Objective: The purpose of this analysis is to investigate hospital and community factors associated with the availability of pediatric services, expertise, and supplies in US hospitals for treating pediatric emergencies.
Methods: Data from the Emergency Pediatric Services and Equipment Supplement, a component of the 2002-2003 National Hospital Ambulatory Medical Care Survey, were merged with hospital and community characteristics to model preparedness to treat pediatric emergencies. The National Hospital Ambulatory Medical Care Survey samples nonfederal, short-stay, and general hospitals in the United States. The Emergency Pediatric Services and Equipment Supplement was based on the 2001 guidelines developed by the American Academy of Pediatrics and the American College of Emergency Physicians. Estimates were weighted to produce unbiased national estimates of pediatric services, expertise, and equipment availability in emergency departments. Logistic regression was used to model the probability of being better prepared based on the above guidelines.

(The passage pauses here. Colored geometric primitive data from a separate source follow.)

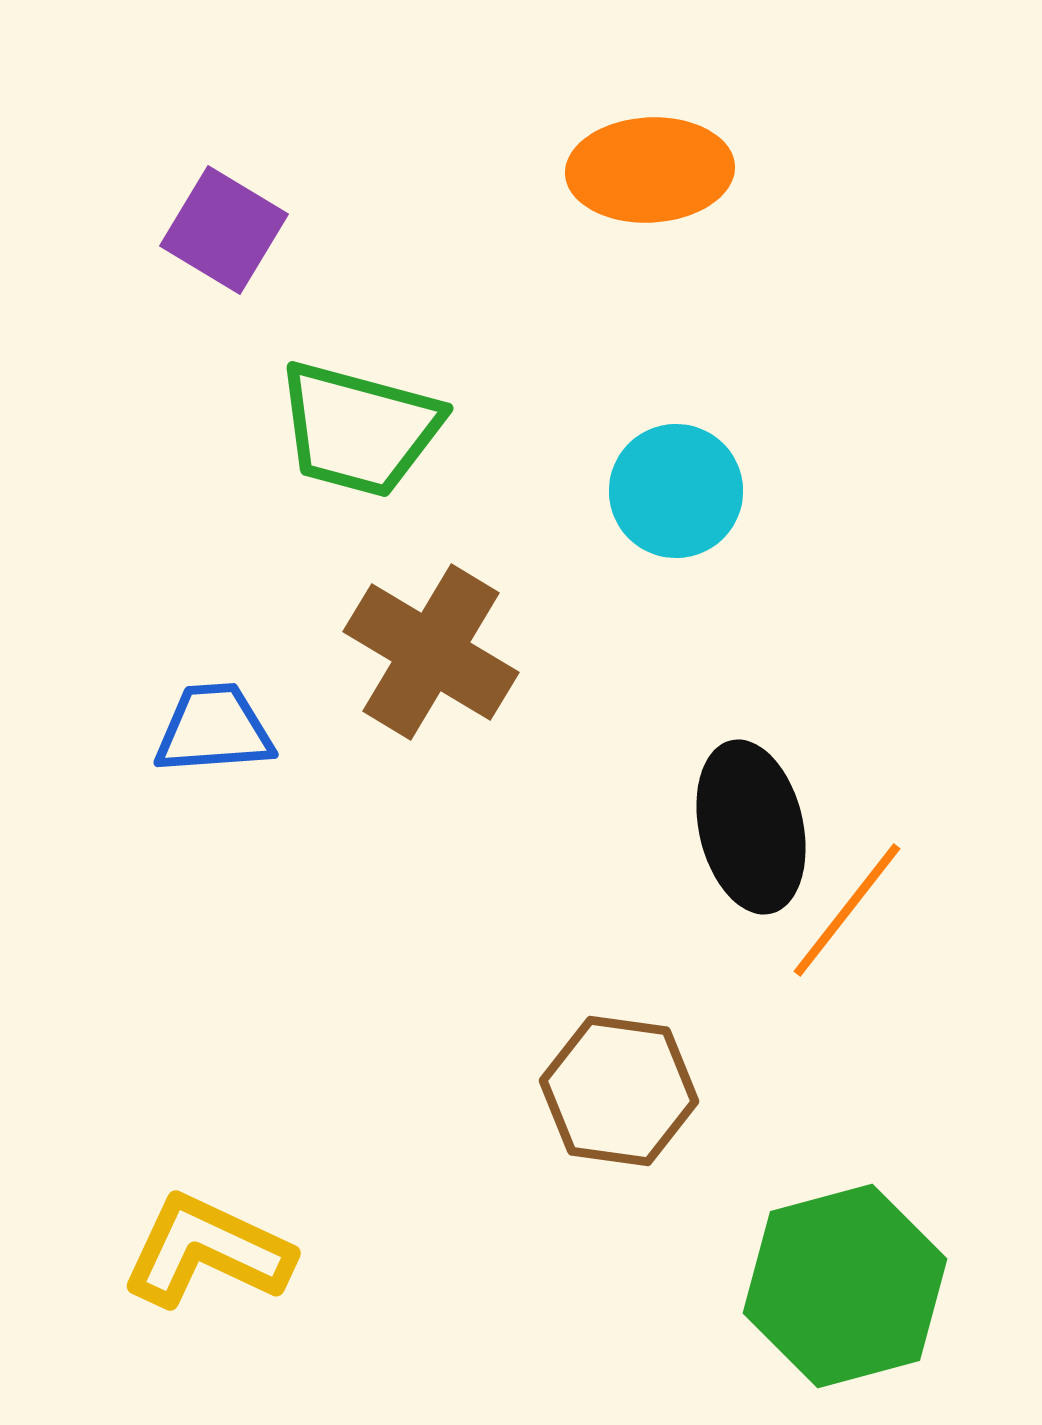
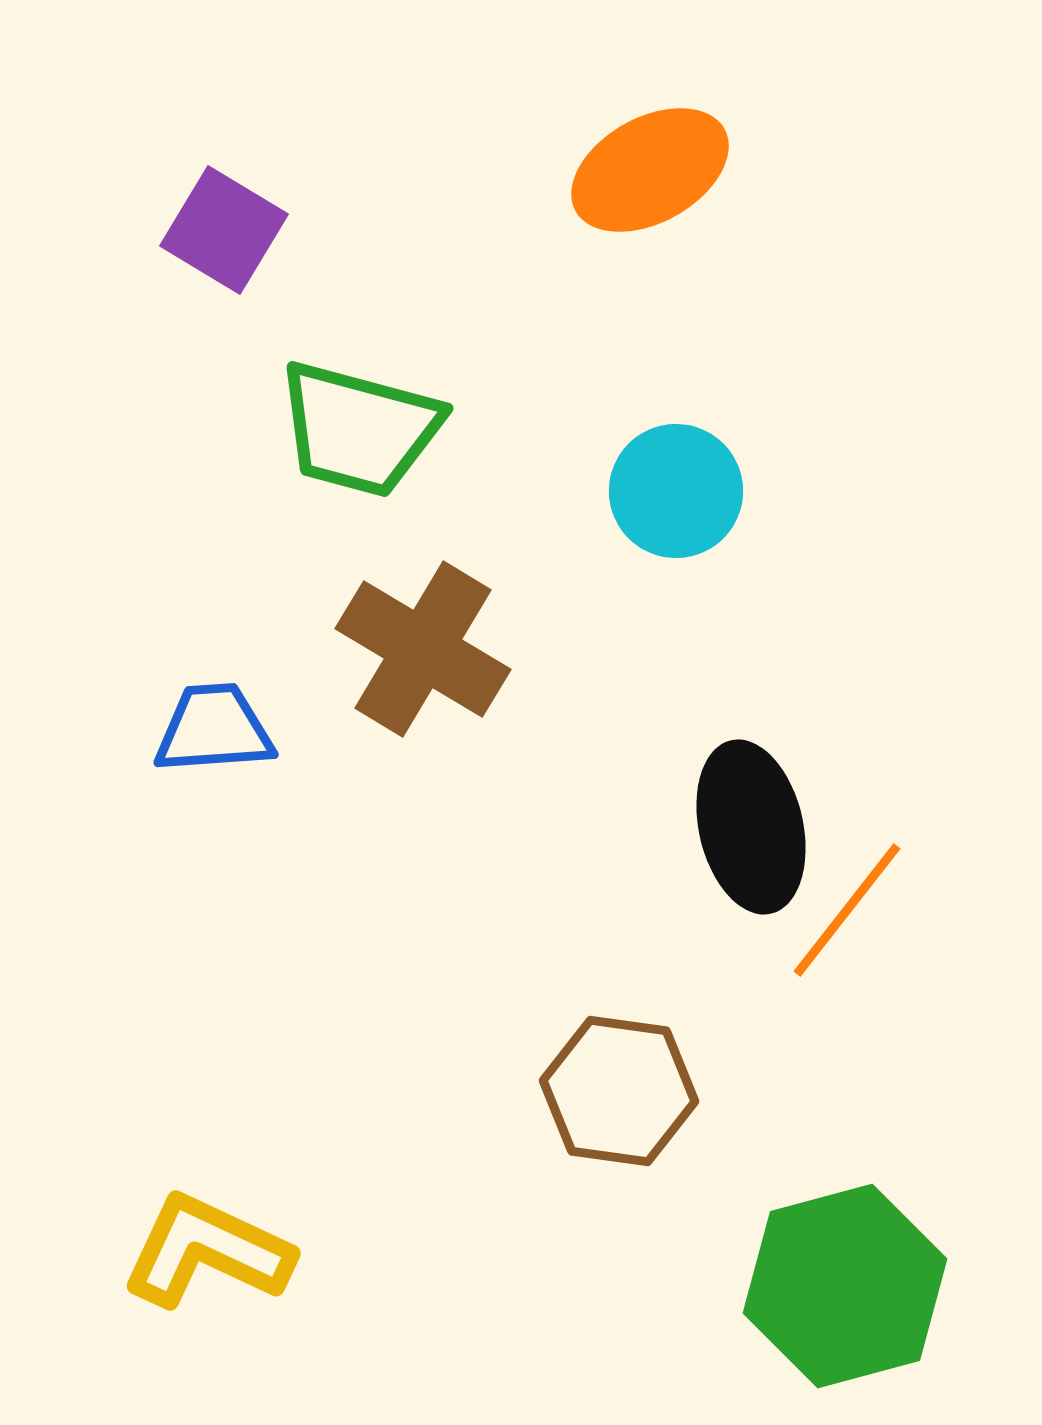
orange ellipse: rotated 26 degrees counterclockwise
brown cross: moved 8 px left, 3 px up
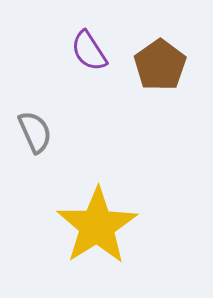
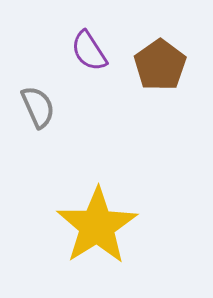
gray semicircle: moved 3 px right, 25 px up
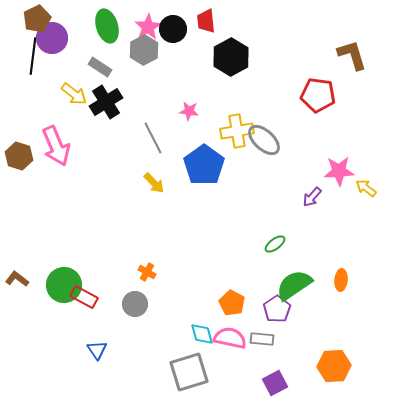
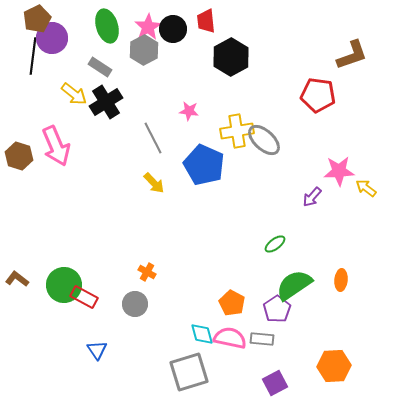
brown L-shape at (352, 55): rotated 88 degrees clockwise
blue pentagon at (204, 165): rotated 12 degrees counterclockwise
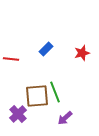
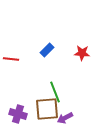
blue rectangle: moved 1 px right, 1 px down
red star: rotated 21 degrees clockwise
brown square: moved 10 px right, 13 px down
purple cross: rotated 30 degrees counterclockwise
purple arrow: rotated 14 degrees clockwise
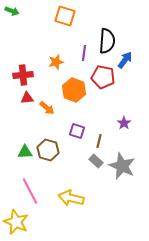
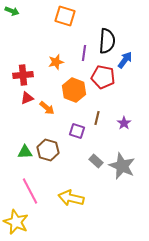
red triangle: rotated 16 degrees counterclockwise
brown line: moved 2 px left, 23 px up
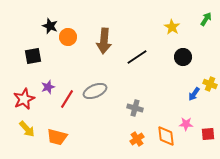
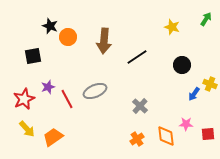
yellow star: rotated 14 degrees counterclockwise
black circle: moved 1 px left, 8 px down
red line: rotated 60 degrees counterclockwise
gray cross: moved 5 px right, 2 px up; rotated 28 degrees clockwise
orange trapezoid: moved 4 px left; rotated 130 degrees clockwise
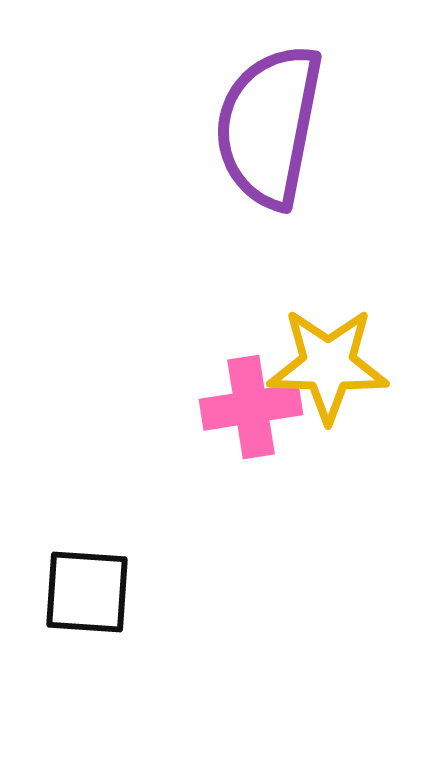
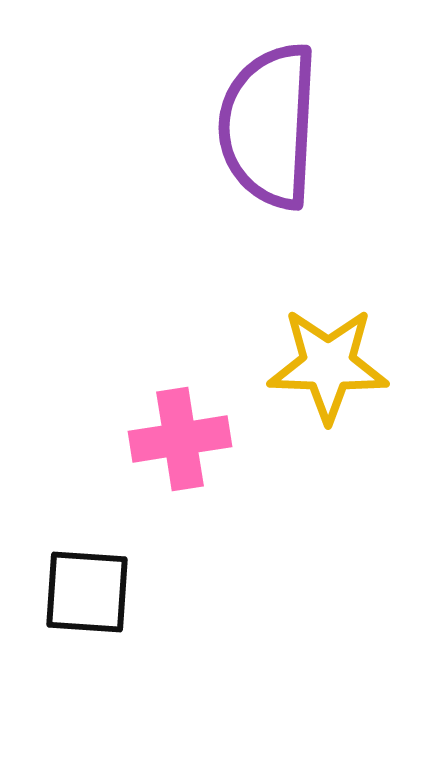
purple semicircle: rotated 8 degrees counterclockwise
pink cross: moved 71 px left, 32 px down
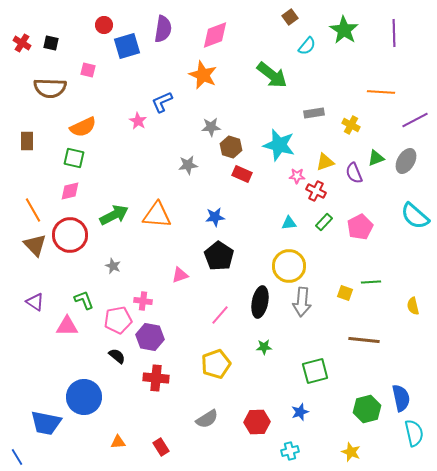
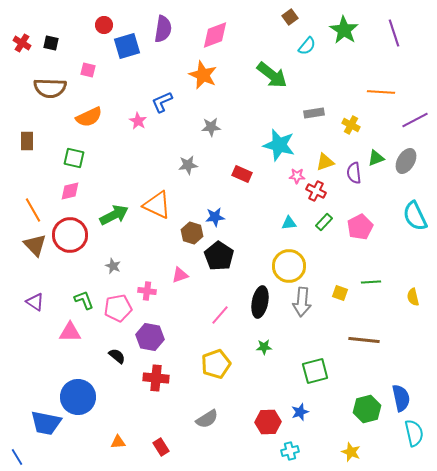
purple line at (394, 33): rotated 16 degrees counterclockwise
orange semicircle at (83, 127): moved 6 px right, 10 px up
brown hexagon at (231, 147): moved 39 px left, 86 px down
purple semicircle at (354, 173): rotated 15 degrees clockwise
orange triangle at (157, 215): moved 10 px up; rotated 20 degrees clockwise
cyan semicircle at (415, 216): rotated 24 degrees clockwise
yellow square at (345, 293): moved 5 px left
pink cross at (143, 301): moved 4 px right, 10 px up
yellow semicircle at (413, 306): moved 9 px up
pink pentagon at (118, 320): moved 12 px up
pink triangle at (67, 326): moved 3 px right, 6 px down
blue circle at (84, 397): moved 6 px left
red hexagon at (257, 422): moved 11 px right
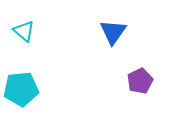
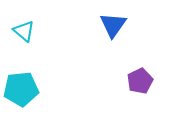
blue triangle: moved 7 px up
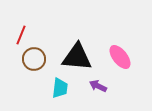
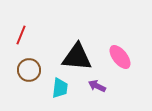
brown circle: moved 5 px left, 11 px down
purple arrow: moved 1 px left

Results: Bivariate analyses showed that hospital inpatient pediatric structure was linearly related to availability of supplies. However, inpatient structure was not associated with presence of a pediatric trauma service or written transfer agreement. Logistic regressions with each preparedness measure indicated that, after adjusting for hospital and community factors, pediatric volume, teaching hospital status, geographic region, and per capita income of the community were strongly related to being better prepared on each of the preparedness measures.
Conclusions: To meet the 2001 guidelines, emergency departments need to improve their inventory of pediatric supplies, and hospitals that do not have specialized inpatient services need to implement written transfer agreements with other hospitals.